Omit the images. Restate all of the records word for word.

■ ■ ■

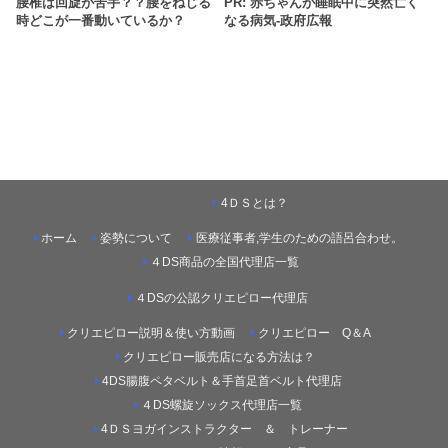
腰椎は回旋が苦手？？腰をねじる
PR: 赤ちゃんが睡眠中に突然亡く
時どこが一番動いているか？
なる病気-政府広報
4ＤＳとは？
ホーム
姿勢について
医療従事者,学生のための語呂合わせ。
４DS商品の全国代理店一覧
４DSの公認クリエピロー代理店
クリエピロー説明＆使い方動画
クリエピロー Q＆A
クリエピロー販売店になる方法は？
4DS腸腹ペタベルト＆手首足首ベルト代理店
４DS螺旋ソックス代理店一覧
4ＤＳヨガインストラクター ＆ トレーナー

■ ■ ■

*Exercise answer*:
腰椎は回旋が苦手？？腰をねじる
PR: 赤ちゃんが睡眠中に突然亡く
時どこが一番動いているか？
なる病気-政府広報
4ＤＳとは？
ホーム
姿勢について
医療従事者,学生のための語呂合わせ。
４DS商品の全国代理店一覧
４DSの公認クリエピロー代理店
クリエピロー説明＆使い方動画
クリエピロー Q＆A
クリエピロー販売店になる方法は？
4DS腸腹ペタベルト＆手首足首ベルト代理店
４DS螺旋ソックス代理店一覧
4ＤＳヨガインストラクター ＆ トレーナー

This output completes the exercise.